Assignment => Check each line below for "Biden" and give the count of those that have it, nothing else.

Data =>
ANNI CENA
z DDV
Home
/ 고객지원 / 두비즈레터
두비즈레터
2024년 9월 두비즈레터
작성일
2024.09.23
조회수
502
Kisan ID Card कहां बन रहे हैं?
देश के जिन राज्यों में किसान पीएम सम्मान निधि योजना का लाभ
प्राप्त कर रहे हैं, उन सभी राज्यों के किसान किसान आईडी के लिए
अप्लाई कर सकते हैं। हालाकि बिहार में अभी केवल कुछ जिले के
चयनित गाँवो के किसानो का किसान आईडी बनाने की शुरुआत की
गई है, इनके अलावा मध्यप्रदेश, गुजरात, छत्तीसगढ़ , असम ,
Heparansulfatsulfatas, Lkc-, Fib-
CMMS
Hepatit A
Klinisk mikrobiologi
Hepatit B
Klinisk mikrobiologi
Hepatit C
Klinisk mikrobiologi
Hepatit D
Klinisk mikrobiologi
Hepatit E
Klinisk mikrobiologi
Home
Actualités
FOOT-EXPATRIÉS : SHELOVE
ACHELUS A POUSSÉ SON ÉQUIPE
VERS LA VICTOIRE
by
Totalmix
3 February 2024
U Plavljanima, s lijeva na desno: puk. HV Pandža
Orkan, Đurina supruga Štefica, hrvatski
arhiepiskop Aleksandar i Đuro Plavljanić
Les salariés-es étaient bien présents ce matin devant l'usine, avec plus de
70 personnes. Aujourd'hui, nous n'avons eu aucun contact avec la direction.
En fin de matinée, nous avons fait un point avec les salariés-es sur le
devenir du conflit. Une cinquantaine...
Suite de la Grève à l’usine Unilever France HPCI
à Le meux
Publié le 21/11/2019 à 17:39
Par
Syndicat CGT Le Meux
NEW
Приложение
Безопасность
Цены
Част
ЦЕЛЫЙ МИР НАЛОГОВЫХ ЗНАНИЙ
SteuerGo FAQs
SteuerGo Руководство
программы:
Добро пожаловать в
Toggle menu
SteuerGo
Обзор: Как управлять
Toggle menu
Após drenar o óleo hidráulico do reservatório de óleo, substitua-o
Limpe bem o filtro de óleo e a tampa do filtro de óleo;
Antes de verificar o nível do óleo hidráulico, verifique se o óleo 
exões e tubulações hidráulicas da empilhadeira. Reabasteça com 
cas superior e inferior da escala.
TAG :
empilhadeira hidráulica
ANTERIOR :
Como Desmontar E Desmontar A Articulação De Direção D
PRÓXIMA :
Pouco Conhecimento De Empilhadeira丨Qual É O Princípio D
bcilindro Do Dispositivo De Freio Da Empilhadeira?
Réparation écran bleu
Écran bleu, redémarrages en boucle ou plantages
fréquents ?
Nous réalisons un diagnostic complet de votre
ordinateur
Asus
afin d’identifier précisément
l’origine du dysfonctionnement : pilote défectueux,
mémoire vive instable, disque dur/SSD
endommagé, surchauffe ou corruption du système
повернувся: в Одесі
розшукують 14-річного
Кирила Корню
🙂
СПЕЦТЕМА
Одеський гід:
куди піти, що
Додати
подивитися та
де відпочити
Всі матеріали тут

==

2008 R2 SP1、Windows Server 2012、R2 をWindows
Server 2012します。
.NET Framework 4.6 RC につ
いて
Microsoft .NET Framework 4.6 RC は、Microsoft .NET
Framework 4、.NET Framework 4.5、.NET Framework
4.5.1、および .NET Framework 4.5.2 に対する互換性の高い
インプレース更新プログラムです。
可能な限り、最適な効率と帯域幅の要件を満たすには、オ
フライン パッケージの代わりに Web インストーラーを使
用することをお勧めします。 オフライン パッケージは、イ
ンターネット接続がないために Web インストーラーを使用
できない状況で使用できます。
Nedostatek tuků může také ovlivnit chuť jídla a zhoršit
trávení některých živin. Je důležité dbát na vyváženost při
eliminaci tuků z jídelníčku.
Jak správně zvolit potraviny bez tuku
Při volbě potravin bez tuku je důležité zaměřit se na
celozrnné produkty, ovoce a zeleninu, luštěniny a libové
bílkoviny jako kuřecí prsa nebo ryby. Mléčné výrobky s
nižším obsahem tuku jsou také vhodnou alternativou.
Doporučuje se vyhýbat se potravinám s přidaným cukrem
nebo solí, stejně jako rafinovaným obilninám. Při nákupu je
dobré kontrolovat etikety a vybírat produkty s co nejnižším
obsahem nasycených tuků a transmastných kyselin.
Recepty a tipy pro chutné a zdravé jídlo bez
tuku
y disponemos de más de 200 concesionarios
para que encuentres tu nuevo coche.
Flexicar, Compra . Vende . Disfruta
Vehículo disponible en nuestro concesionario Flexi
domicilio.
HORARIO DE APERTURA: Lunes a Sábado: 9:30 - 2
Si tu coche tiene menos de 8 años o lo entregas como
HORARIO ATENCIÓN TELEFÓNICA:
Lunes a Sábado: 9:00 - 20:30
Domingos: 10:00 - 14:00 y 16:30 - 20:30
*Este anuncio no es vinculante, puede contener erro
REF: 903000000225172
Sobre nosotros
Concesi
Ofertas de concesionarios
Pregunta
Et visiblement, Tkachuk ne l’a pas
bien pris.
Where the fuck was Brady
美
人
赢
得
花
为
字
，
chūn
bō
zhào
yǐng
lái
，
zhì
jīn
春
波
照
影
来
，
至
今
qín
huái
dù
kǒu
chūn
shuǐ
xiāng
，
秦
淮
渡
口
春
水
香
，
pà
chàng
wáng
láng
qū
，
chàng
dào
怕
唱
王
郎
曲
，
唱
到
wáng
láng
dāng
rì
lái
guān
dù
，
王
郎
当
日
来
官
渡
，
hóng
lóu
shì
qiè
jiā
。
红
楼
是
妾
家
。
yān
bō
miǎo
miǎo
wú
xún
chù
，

==

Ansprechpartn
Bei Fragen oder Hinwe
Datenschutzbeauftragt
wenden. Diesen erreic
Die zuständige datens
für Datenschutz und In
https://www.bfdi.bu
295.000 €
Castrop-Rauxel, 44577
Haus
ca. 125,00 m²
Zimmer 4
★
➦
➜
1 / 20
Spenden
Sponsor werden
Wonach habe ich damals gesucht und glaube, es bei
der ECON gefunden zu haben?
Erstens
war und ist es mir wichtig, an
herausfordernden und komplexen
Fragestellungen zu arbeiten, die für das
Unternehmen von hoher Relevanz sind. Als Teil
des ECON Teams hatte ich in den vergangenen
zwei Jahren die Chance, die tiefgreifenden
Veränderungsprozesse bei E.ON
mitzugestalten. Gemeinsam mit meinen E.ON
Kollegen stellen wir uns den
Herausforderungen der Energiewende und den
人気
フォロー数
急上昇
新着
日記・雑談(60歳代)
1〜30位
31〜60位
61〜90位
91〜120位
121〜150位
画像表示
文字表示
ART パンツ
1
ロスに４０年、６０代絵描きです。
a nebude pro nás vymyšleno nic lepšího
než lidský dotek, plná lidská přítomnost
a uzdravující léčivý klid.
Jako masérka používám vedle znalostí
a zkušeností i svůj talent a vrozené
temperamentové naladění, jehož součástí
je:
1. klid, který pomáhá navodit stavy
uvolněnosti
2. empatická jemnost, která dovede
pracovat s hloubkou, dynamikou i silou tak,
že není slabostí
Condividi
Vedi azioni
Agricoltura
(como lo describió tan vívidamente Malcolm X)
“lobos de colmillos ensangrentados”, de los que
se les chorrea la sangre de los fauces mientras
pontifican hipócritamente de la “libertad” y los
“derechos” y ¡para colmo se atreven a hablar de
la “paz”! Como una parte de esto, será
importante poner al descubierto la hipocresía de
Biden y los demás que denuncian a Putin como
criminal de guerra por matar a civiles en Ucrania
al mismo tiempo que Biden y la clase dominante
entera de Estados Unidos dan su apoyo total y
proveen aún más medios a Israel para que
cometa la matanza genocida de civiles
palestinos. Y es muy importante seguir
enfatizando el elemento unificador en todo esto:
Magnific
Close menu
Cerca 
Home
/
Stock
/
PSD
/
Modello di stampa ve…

Exercise result => 2